ベッドバグ(英名:bed bugs)は、体が扁平で楕円形の小さな赤褐色の虫です。第二次世界大戦中は非常に一般的でしたが、衛生管理の向上とDDTの使用により一時的に姿を消しました。近年、ホテルやシェルター、医療施設などで再び増加しています。サイズが小さいため、感染が大規模になるまで気付かれにくいのが特徴です。

刺される症状

ベッドバグは主に夜間に活動し、顔・首・腕・脚など露出した皮膚を噛んで血液を吸います。吸血時間は約3〜10分で、吸い終わると隠れ場所へ戻ります。刺された跡は、蚊やノミに似た小さな隆起した赤い斑点で、腫れ、赤み、かゆみを伴います。これらの症状は他の虫刺されと区別しにくく、感染が見過ごされがちです。

特有の臭い

ベッドバグは汗腺の分泌物から甘くカビ臭のような独特の匂いを放ちます。一般家庭では気付きにくいものの、重度の感染があるホテルの部屋などでは臭いが顕著になることがあります。

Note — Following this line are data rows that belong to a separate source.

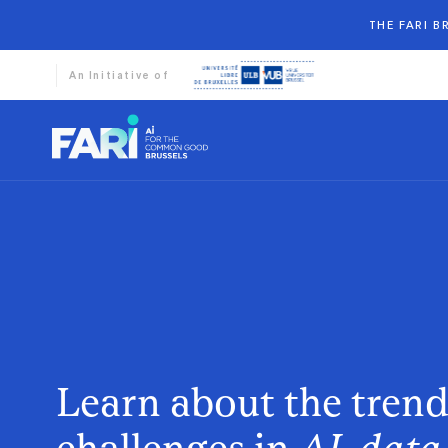
THE FARI 
An Initiative of
Learn about the tren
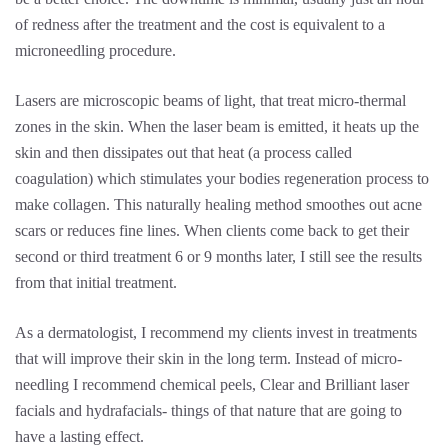
of redness after the treatment and the cost is equivalent to a
microneedling procedure.
Lasers are microscopic beams of light, that treat micro-thermal
zones in the skin. When the laser beam is emitted, it heats up the
skin and then dissipates out that heat (a process called
coagulation) which stimulates your bodies regeneration process to
make collagen. This naturally healing method smoothes out acne
scars or reduces fine lines. When clients come back to get their
second or third treatment 6 or 9 months later, I still see the results
from that initial treatment.
As a dermatologist, I recommend my clients invest in treatments
that will improve their skin in the long term. Instead of micro-
needling I recommend chemical peels, Clear and Brilliant laser
facials and hydrafacials- things of that nature that are going to
have a lasting effect.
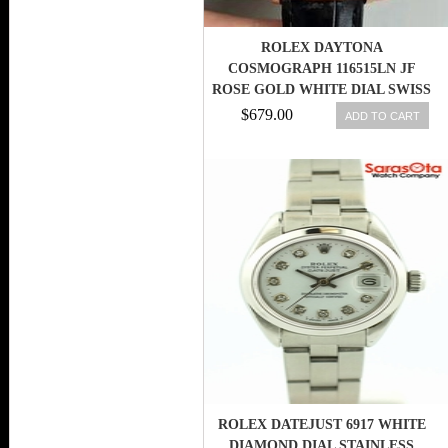
ROLEX DAYTONA
COSMOGRAPH 116515LN JF
ROSE GOLD WHITE DIAL SWISS
7750
$679.00
ADD TO CART
ROLEX DATEJUST 6917 WHITE
DIAMOND DIAL STAINLESS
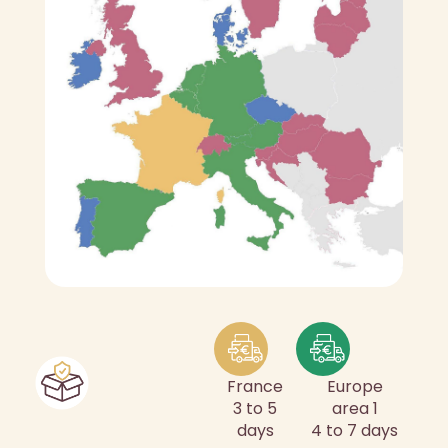
France
Europe
3 to 5
area 1
days
4 to 7 days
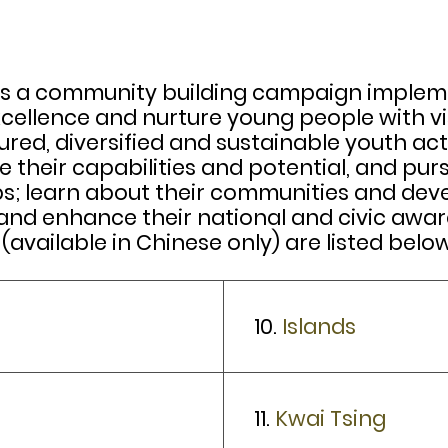
a community building campaign implemente
xcellence and nurture young people with vis
ed, diversified and sustainable youth acti
 their capabilities and potential, and pur
ps; learn about their communities and dev
 enhance their national and civic awarene
 (available in Chinese only) are listed below
10.
Islands
11.
Kwai Tsing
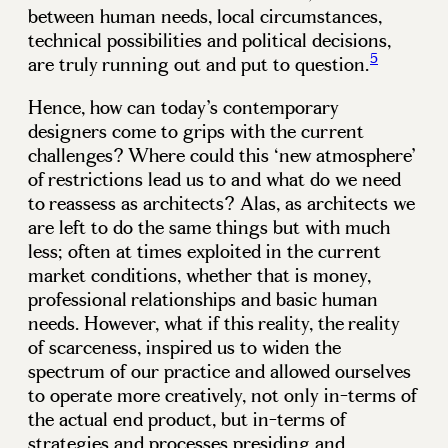
between human needs, local circumstances,
technical possibilities and political decisions,
5
are truly running out and put to question.
Hence, how can today’s contemporary
designers come to grips with the current
challenges? Where could this ‘new atmosphere’
of restrictions lead us to and what do we need
to reassess as architects? Alas, as architects we
are left to do the same things but with much
less; often at times exploited in the current
market conditions, whether that is money,
professional relationships and basic human
needs. However, what if this reality, the reality
of scarceness, inspired us to widen the
spectrum of our practice and allowed ourselves
to operate more creatively, not only in-terms of
the actual end product, but in-terms of
strategies and processes presiding and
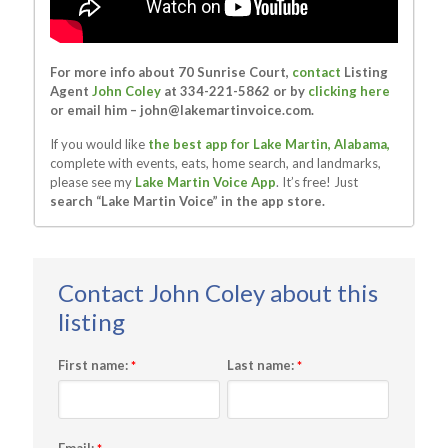
For more info about 70 Sunrise Court,
contact
Listing
Agent
John Coley
at 334-221-5862 or by
clicking here
or email him –
john@lakemartinvoice.com
.
If you would like
the best app for Lake Martin, Alabama,
complete with events, eats, home search, and landmarks,
please see my
Lake Martin Voice App
. It’s free! Just
search “Lake Martin Voice” in the app store.
First name:
Last name:
*
*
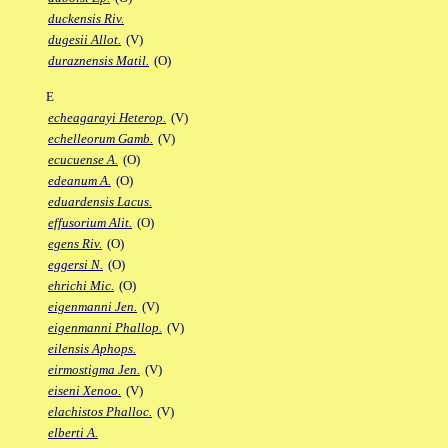
duckensis Riv.
dugesii Allot.
(V)
duraznensis Matil.
(O)
E
echeagarayi Heterop.
(V)
echelleorum Gamb.
(V)
ecucuense A.
(O)
edeanum A.
(O)
eduardensis Lacus.
effusorium Alit.
(O)
egens Riv.
(O)
eggersi N.
(O)
ehrichi Mic.
(O)
eigenmanni Jen.
(V)
eigenmanni Phallop.
(V)
eilensis Aphops.
eirmostigma Jen.
(V)
eiseni Xenoo.
(V)
elachistos Phalloc.
(V)
elberti A.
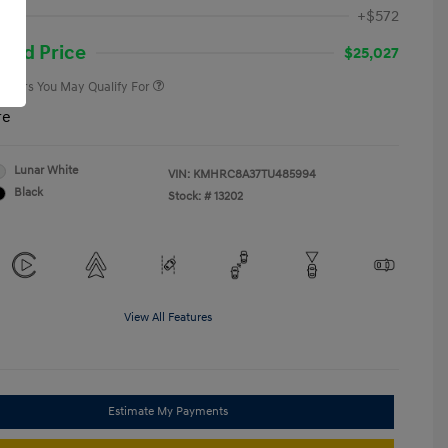
First Responders Program
-$500
ee
+$572
Military Program
-$500
College Graduate Program
-$400
and Price
$25,027
 Offers You May Qualify For
re
Lunar White
VIN:
KMHRC8A37TU485994
Black
Stock: #
13202
View All Features
Estimate My Payments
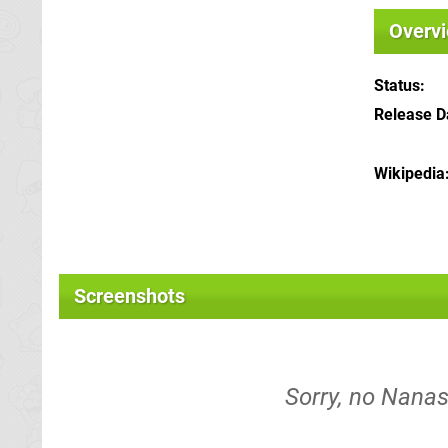
Overv
Status
Release D
Wikipedia
Screenshots
Sorry, no Nana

ただし、臭いだけでベッドバグの有無を判断するのは信頼できません。

家具や寝具で見つかるサイン

  • マットレスやシーツの折り目、ソファのクッションに抜け殻や古い皮が残っている。
  • 血液が酸化して錆色に変わったシミや、黒っぽい糞の跡が付着している。
  • 大量に見つかった場合は、細かい隙間や壁の裏なども念入りにチェックする。

予防と駆除方法

旅行先から帰宅した際は、ベッドシーツやカバー類をすぐに取り外し、折り目や縫い目をチェックします。シーツは週に1回以上洗濯し、マットレスには定期的に消毒スプレーを使用しましょう。感染が確認された場合、米ケンタッキー大学の推奨では、120°F(約49°C)以上の熱湯でシーツや衣類を洗濯し、虫を死滅させます。重度の感染では、専門業者に依頼して専用機材で駆除し、場合によっては汚染された家具の撤去が必要です。